In Python, you can implement wildcards using the regex (regular expressions) library.

The dot . character is used in place of the question mark ? symbol. Hence,​ to search for all words matching the color pattern, the code would look something like as follows.

# Regular expression library
import re

# Add or remove the words in this list to vary the results
wordlist = ["color", "colour", "work", "working",
            "fox", "worker", "working"]

for word in wordlist:
        # The . symbol is used in place of ? symbol
        if re.search('col.r', word) : 
                print (word)

Question 41: Implement merge sort in Python

Here is the code for merge sort in Python:

def mergeSort(myList):
    if len(myList) > 1:
        mid = len(myList) // 2
        left = myList[:mid]
        right = myList[mid:]

        # Recursive call on each half
        mergeSort(left)
        mergeSort(right)

        # Two iterators for traversing the two halves
        i = 0
        j = 0
        
        # Iterator for the main list
        k = 0
        
        while i < len(left) and j < len(right):
            if left[i] < right[j]:
              # The value from the left half has been used
              myList[k] = left[i]
              # Move the iterator forward
              i += 1
            else:
                myList[k] = right[j]
                j += 1
            # Move to the next slot
            k += 1

        # For all the remaining values
        while i < len(left):
            myList[k] = left[i]
            i += 1
            k += 1

        while j < len(right):
            myList[k]=right[j]
            j += 1
            k += 1

myList = [54,26,93,17,77,31,44,55,20]
mergeSort(myList)
print(myList)

Explanation

This is the recursive approach for implementing merge sort. The steps needed to obtain the sorted array through this method can be found below:

  1. The list is divided into left and right in each recursive call until two adjacent elements are obtained.
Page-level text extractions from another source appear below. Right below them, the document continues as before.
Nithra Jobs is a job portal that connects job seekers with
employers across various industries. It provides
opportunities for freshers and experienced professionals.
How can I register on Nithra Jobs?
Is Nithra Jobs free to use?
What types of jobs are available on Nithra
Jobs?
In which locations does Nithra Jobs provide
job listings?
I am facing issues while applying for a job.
  2. Now begins the sorting process. The i and j iterators traverse the two halves in each call. The k iterator traverses the whole lists and makes changes along the way.
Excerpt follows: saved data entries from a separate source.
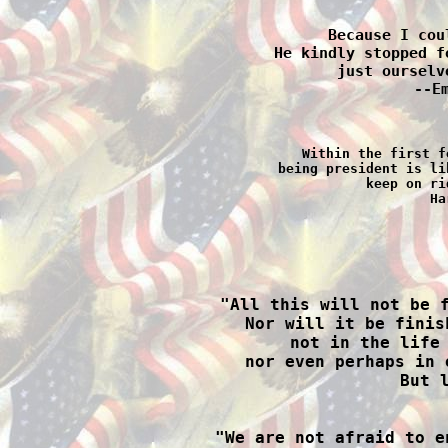
Because I cou
He kindly stopped f
just ourselv
--E
Within the first f
being president is li
keep on ri
Ha

"All this will not be 
Nor will it be finis
not in the life 
nor even perhaps in 
But l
  3. If the value at i is smaller than the value at j, left[i] is assigned to the myList[k] slot and i is incremented. If not, then right[j] is chosen.

  4. This way, the values being assigned through k are all sorted.

  5. At the end of this loop, one of the halves may not have been traversed completely. Its values are simply assigned to the remaining slots in the list.

Time complexity

The algorithm works in O(n.logn). This is because the list is being split in log(n) calls and the merging process takes linear time in each call.


Question 42: Implement Dijkstra’s algorithm in Python

Basic algorithm

  1. From each of the unvisited vertices, choose the vertex with the smallest distance and visit it.
  2. Update the distance for each neighboring vertex, of the visited vertex, whose current distance is greater than its sum and the weight of the edge between them.
  3. Repeat steps 1 and 2 until all the vertices are visited.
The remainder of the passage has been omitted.